Namun dia hanya mengungkapkan ada strategi atau mekanisme kerja obat antivirus untuk Covid-19 yang perlu anda ketahui secara detil.
1. Obat Penghambat Masuknya Virus
Istilah penghambat atau lebih tepat dikatakan sebagai pencegahan.
Artinya obat yang menjadi penangkal masuknya virus ke dalam tubuh.
Seperti sistem terapi plasma konvalesen, yang difungsikan untuk memblokir virus-virus SARS-CoV-2 sehingga tidak masuk ke sel-sel paru," kata Fadhil dalam diskusi daring bertajuk Riset dalam Menemukan Vaksin dan Obat Anti Covid-19, Jumat (15/5/2020).
Contoh obat kategori ini adalah cocktail antibodi yang dipilah dari plasma konvalesen dan kemudian diperbanyak. Jadi, target sasaran pengobatannya lebih spesifik lagi, utamanya adalah spike protein dari virus tersebut.
Selain cocktail antibodi, frontiler obat antivirus lainnya yang berfungsi untuk menghambat masuknya virus ke dalam sel adalah APNO1 (rekombinan ACE-2) dan DAS181 (rekombinan sialidase atau nebulized).
2. Menghambat replikasi virus
Obat-obatan pada kategori ini bekerja ketika virus SARS-CoV-2 sudah masuk ke dalam sel paru-paru.
Mereka menghambat replikasi atau beberapa langkah dari virus tersebut dengan cara seperti uncounting dan pengeluaran virus dari sel itu.
Sebagian besar obat-obatan antivirus spektrum luas berada dalam kategori menghambat replikasi virus.

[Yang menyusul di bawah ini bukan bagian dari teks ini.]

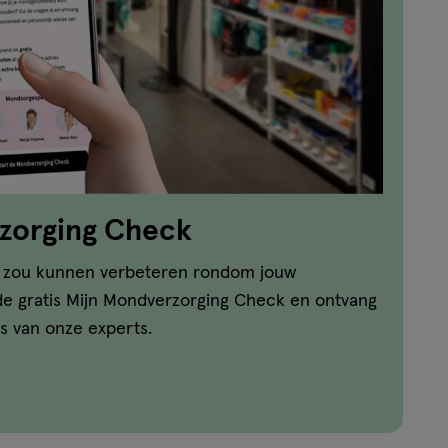
zorging Check
e zou kunnen verbeteren rondom jouw
e gratis Mijn Mondverzorging Check en ontvang
es van onze experts.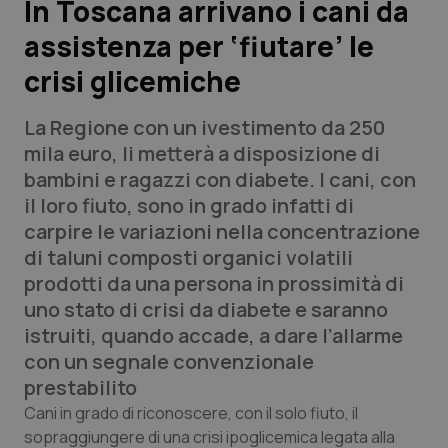
In Toscana arrivano i cani da
assistenza per ‘fiutare’ le
Scienza e Farmaci
crisi glicemiche
Studi e Analisi
La Regione con un ivestimento da 250
Lettere al direttore
mila euro, li metterà a disposizione di
bambini e ragazzi con diabete. I cani, con
Edizioni Regionali
il loro fiuto, sono in grado infatti di
carpire le variazioni nella concentrazione
QS Pro
di taluni composti organici volatili
prodotti da una persona in prossimità di
Professionisti Sanitari.AI
uno stato di crisi da diabete e saranno
istruiti, quando accade, a dare l’allarme
Abruzzo
QS Pro Gold
con un segnale convenzionale
prestabilito
QS Club
Newsletter
Basilicata
Artrite & artrosi
Cani in grado di riconoscere, con il solo fiuto, il
sopraggiungere di una crisi ipoglicemica legata alla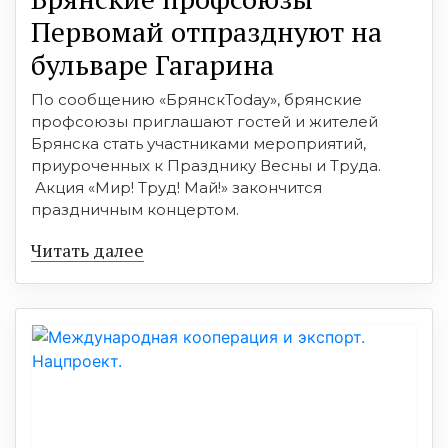
Первомай отпразднуют на
бульваре Гагарина
По сообщению «БрянскToday», брянские
профсоюзы приглашают гостей и жителей
Брянска стать участниками мероприятий,
приуроченных к Празднику Весны и Труда.
Акция «Мир! Труд! Май!» закончится
праздничным концертом.
Читать далее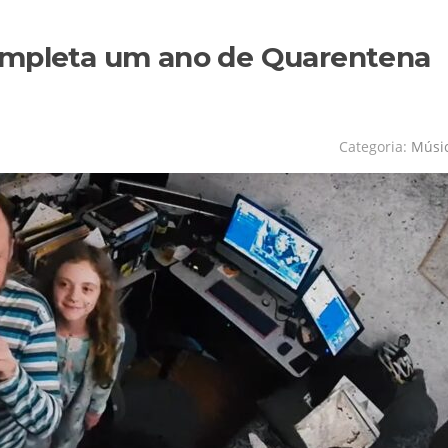
ompleta um ano de Quarentena
Categoria:
Músi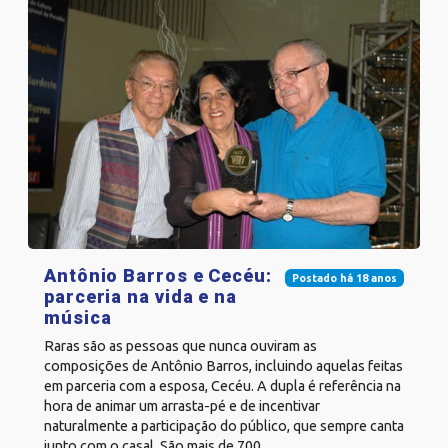
Antônio Barros e Cecéu:
Postado há 18 anos
parceria na vida e na
música
Raras são as pessoas que nunca ouviram as
composições de Antônio Barros, incluindo aquelas feitas
em parceria com a esposa, Cecéu. A dupla é referência na
hora de animar um arrasta-pé e de incentivar
naturalmente a participação do público, que sempre canta
junto com o casal. São mais de 700...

Dari 80 obat antivirus spektrum luas, beberapa contoh obat yang masih dikembangkan pada fase 3 untuk penanganan Covid-19 adalah Remdesivir, Arbidol, Tamiflu, Avigan, Kaletra/Aluva, ASC09, Truvada dan BTL-tml.
3. Meredam peradangan akibat infeksi
Secara farmatologi, obat-obatan pada kategori terakhir ini tidak termasuk antivirus secara langsung karena tidak menyasar pada virusnya, tetapi lebih ke arah meredam peradangan atau mengurangi inflamasi yang diakibatkan oleh infeksi virus.
Fadhil menjelaskan, pada pasien yang memiliki kasus berat dari infeksi Covid-19 di paru, seperti badai sitokin; obat dalam kategori ini mencoba meredamnya agar kerusakan tidak berlanjut.
Beberapa contoh obat kategori meredam peradangan yang disebutkan oleh Fadhil antara lain Anti interleukin 6, Aztemra atau tocilizumab, Sylvant dan Lenzilumab.